With respect to claim 14, Auty et al. teach the protein nanoparticle is a fat substitute for food and beverages comprising divalent metal cations, which can broadly and reasonably be interpreted as a therapeutically effective amount of a pharmaceutical composition and a pharmaceutically acceptable excipient [see Abstract; p. 2-3; p. 5 bottom top of p. 6; p. 7].
Regarding claim 15, it is acknowledged that Auty et al. does not expressly disclose which is for subcutaneous administration. However, the recitation of "for subcutaneous administration" in the preamble of claim 15 merely recites the purpose of the protein and does not limit the body of the claims, while the limitations of "cluster of one or more one or more types of assembled self-contained protein, and one or more salts of divalent cations…” and “pharmaceutically acceptable excipients or carriers" fully and intrinsically set forth all of the limitations of the claimed invention. See MPEP 2111.02.II.

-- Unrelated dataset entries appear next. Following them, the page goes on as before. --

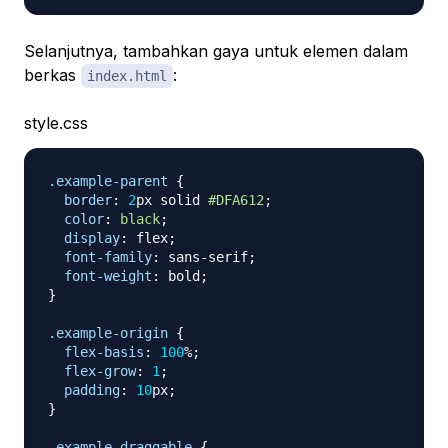
Selanjutnya, tambahkan gaya untuk elemen dalam
berkas
:
index.html
style.css
.example-parent
{
border
:
2
px
 solid 
#DFA612
;
color
:
black
;
display
:
 flex
;
font-family
:
 sans-serif
;
font-weight
:
 bold
;
}
.example-origin
{
flex-basis
:
100
%
;
flex-grow
:
1
;
padding
:
10
px
;
}
.example-draggable
{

With respect to claims 19, 26 and 27, Auty et al. teach a protein nanoparticle comprising a cluster of one or more types of assembled self-contained protein and one or more salts of divalent cations in a concentration of 0.1 M to 10M, which is interpreted as encompassing the claimed ratio, and having a size from 100 nm to 10 mm [see Abstract; p. 2-3; p. 5 bottom top of p. 6]. Auty et al. teach the protein nanoparticle wherein the divalent cation is calcium or magnesium [see bottom of p. 5].
With respect to claims 20 and 25, Auty et al. teach the protein nanoparticle wherein the divalent cation is calcium or magnesium [see bottom of p. 5] and one or more salts of divalent cations in a concentration of 0.1 M to 10M, which is interpreted as encompassing the claimed ration, and having a size from 100 nm to 10 mm [see Abstract; p. 2-3; p. 5 bottom top of p. 6].

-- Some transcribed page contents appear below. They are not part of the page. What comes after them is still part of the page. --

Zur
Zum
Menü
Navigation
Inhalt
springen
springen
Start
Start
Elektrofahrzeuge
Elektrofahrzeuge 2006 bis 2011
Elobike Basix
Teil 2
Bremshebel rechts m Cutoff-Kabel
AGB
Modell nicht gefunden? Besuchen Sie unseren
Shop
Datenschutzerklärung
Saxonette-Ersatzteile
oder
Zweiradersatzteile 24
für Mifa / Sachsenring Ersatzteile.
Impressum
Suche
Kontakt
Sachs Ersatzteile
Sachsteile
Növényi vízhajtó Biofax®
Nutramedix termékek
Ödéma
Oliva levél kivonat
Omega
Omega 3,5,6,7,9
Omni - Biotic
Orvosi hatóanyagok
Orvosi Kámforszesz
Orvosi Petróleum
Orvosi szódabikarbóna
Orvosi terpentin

However, Auty et al. does not teach the protein nano- or microparticle of claims 1 and 16 comprising one or more salts of Zn2+ and at least one region comprising three or more amino acids that dues to the presence of charge at physiological pH and/or the presence of aromatic or heteroaromatic structures can coordinate with the Zn2+; the protein nano- or microparticle of claims 17 and 22 wherein the proteins comprise at least three histidine amino acids; and the protein nano- or microparticle of claims 18, 23, and 26-27 wherein the proteins comprise a polyhistidine tag.
Villaverde et al. teach protein-lipid nano- or microparticles comprising T22-GFP-H6, V1-GFP-H6, vCCL2-GFP-H6, and CXCL12-GFP-H6 (interpreted rich in heteroaromatic amino acids and polyhistidine tags) in combination with lipids such as acyl chains (fatty acids), glycerophospholipids, sterols, or sphingolipids that self assemble into nanoparticles for therapeutic purposes and pharmaceutical purposes for the treatment of cancers such as colorectal cancers and subcutaneous administration [see Abstract; paragraphs 0024; 0077-0080; 0101; 0121].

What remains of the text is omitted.